Exercise requirements:
An exact copy of the records is needed; please leave the images out.

Extracted entries:
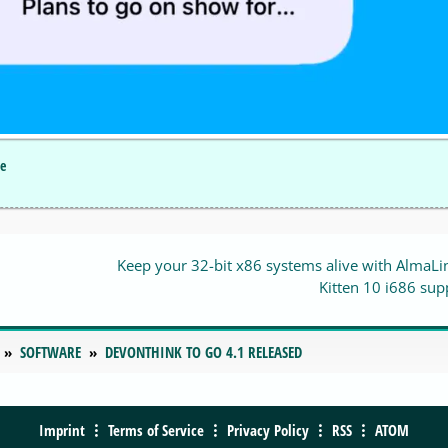
le
Keep your 32-bit x86 systems alive with AlmaL
Kitten 10 i686 sup
SOFTWARE
DEVONTHINK TO GO 4.1 RELEASED
Imprint
Terms of Service
Privacy Policy
RSS
ATOM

Answer box:
le
Keep your 32-bit x86 systems alive with AlmaL
Kitten 10 i686 sup
SOFTWARE
DEVONTHINK TO GO 4.1 RELEASED
Imprint
Terms of Service
Privacy Policy
RSS
ATOM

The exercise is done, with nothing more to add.